Au-delà de ces objectifs, nous avons aussi ressenti le besoin de définir des perspectives à notre mobilisation. En effet, le travail au quotidien, notamment dans les instances, l’inertie de certains acteurs, l’énormité de la tâche et la récurrence des obstacles peuvent conduire au découragement, et à l’impression d’être instrumentalisés. Parmi ces perspectives, il y a la nécessité de soutenir la territorialisation des équipes mobiles, et de l’approche du réseau, en général. Les réseaux impliquent un partage d’informations et une meilleure circulation de renseignements sur la santé des patients. De notre côté, on défend l’idée que la définition d’un dossier commun est une fausse piste : on n’arrivera jamais à se mettre d’accord sur les critères d’évaluation, le partage des diagnostics… On risque de se perdre dans des discussions procédurales sans fin. On défend, en réponse, l’activation systématique du référent de situation, tel que l’a défini le groupe Similes/IGL3, distinct de la personne de référence. Seule la mention de cette personne, pour chaque situation, devrait circuler dans le réseau, et chaque intervenant, de même que les proches, pourrait s’adresser à elle pour poser ses questions. Ces objectifs ne se réaliseront pas sans un accès central à l’ensemble du dispositif ‘fusion Liège’. Idéalement, cette centralité pourrait se concrétiser par un lieu identifié. 

Documents joints

  1. Voir article dans ce dossier : Continuité des soins ambulatoires à long terme : sur la piste du référent, Marinette Mormont.

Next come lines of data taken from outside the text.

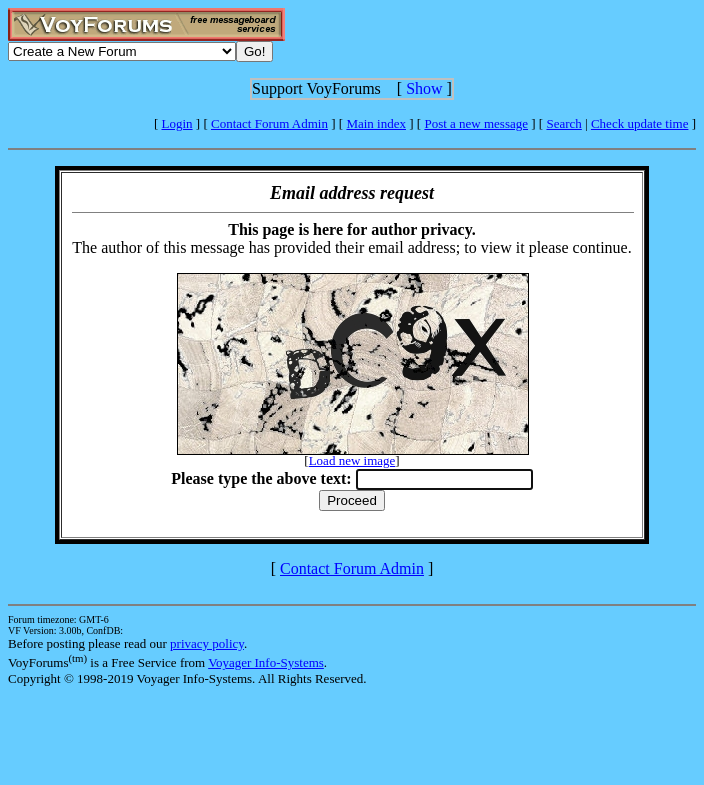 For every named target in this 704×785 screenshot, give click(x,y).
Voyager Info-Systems (266, 662)
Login (177, 123)
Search (563, 123)
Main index (376, 123)
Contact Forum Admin (269, 123)
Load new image (352, 460)
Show (424, 88)
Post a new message (476, 123)
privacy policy (207, 643)
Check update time (639, 123) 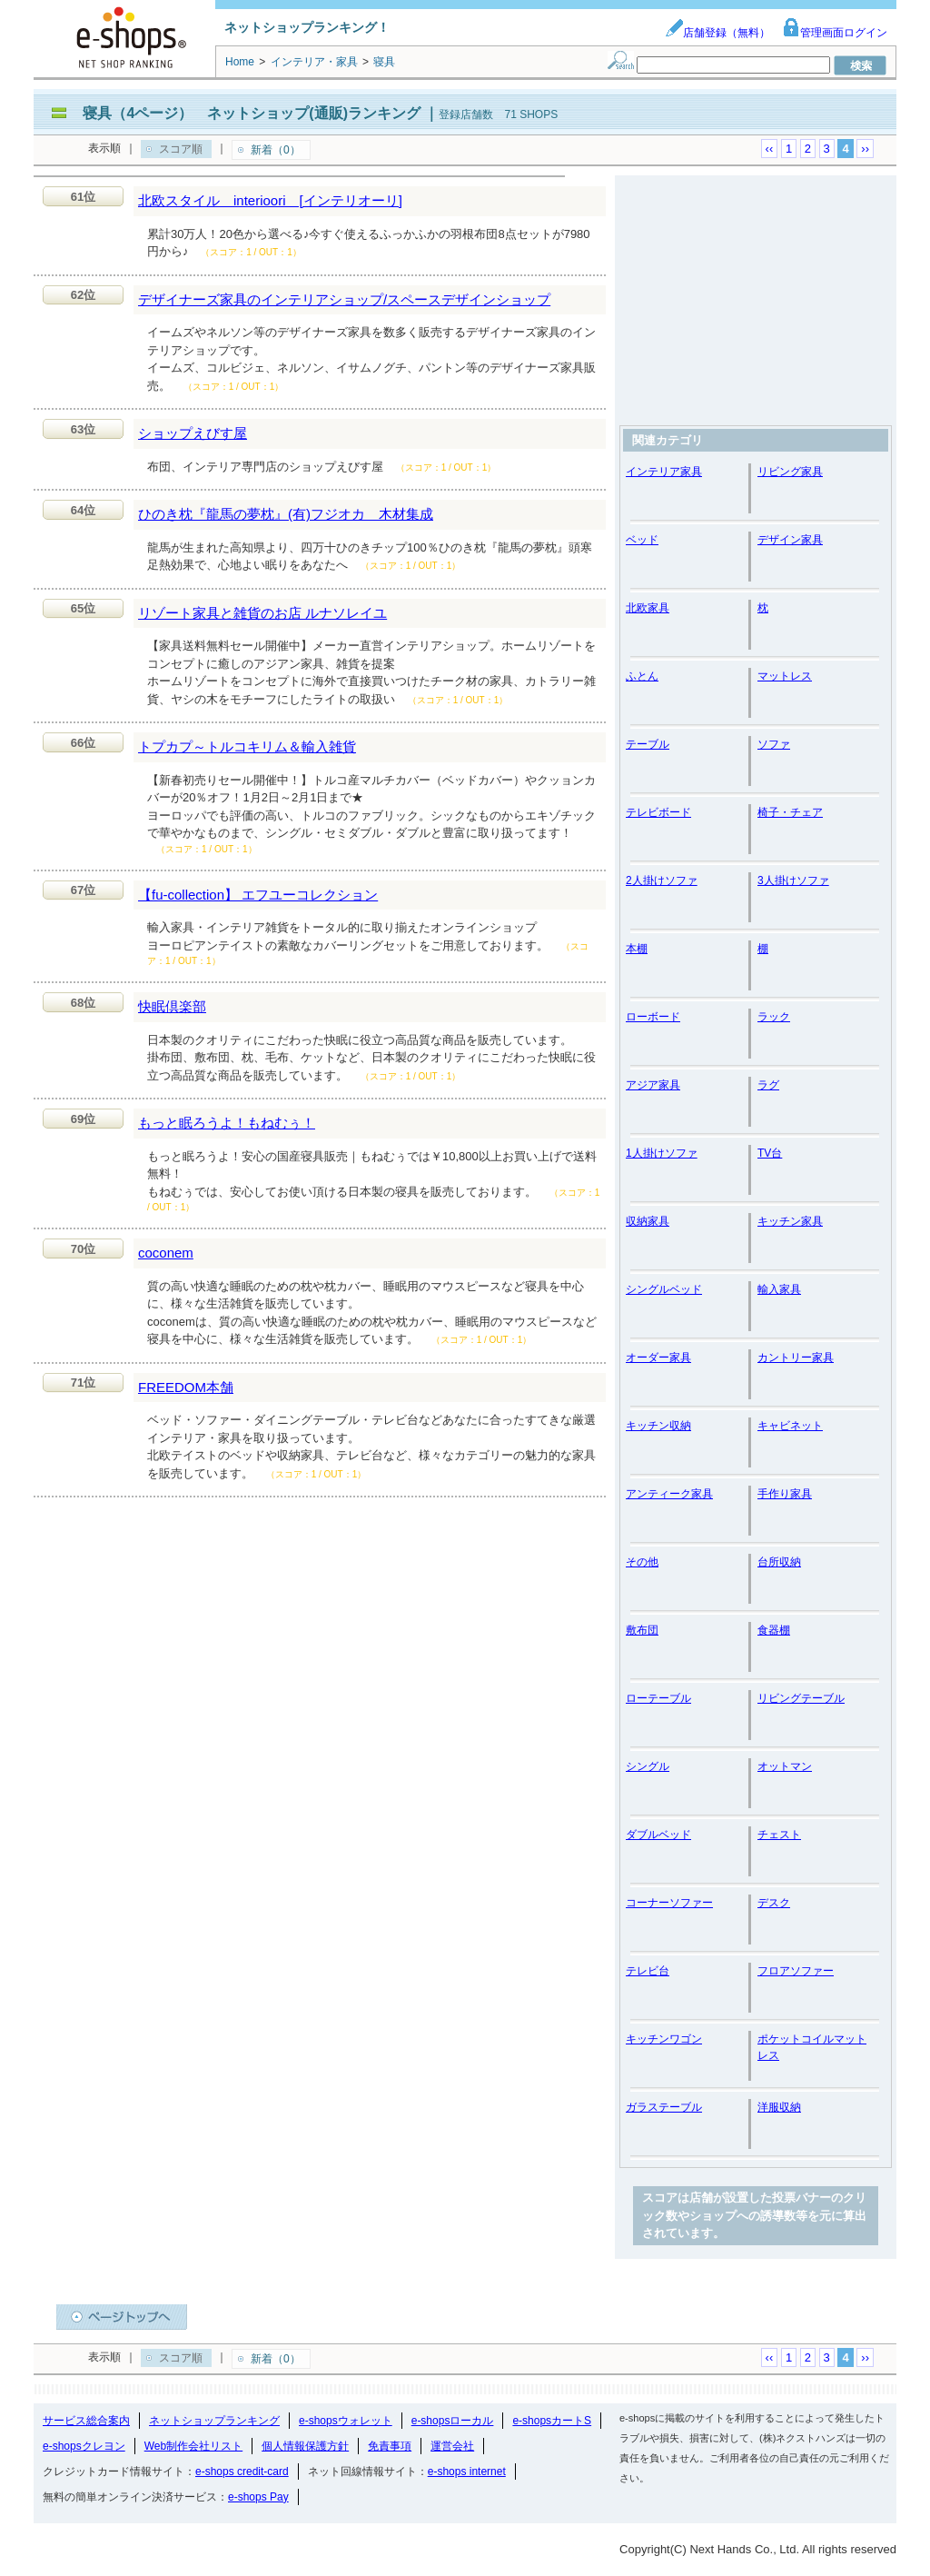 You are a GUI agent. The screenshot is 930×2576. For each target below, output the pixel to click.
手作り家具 (784, 1493)
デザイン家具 (790, 539)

  2. Le projet finalement validé par la conférence interministérielle sur le territoire des arrondissements de Liège et de Huy-Waremme porte le nom de ‘fusion Liège’, en référence à la fusion – imposée par la Classification internationale des maladies – des deux projets de départ.
  3. Voir article dans ce dossier : Continuité des soins ambulatoires à long terme : sur la piste du référent, Marinette Mormont.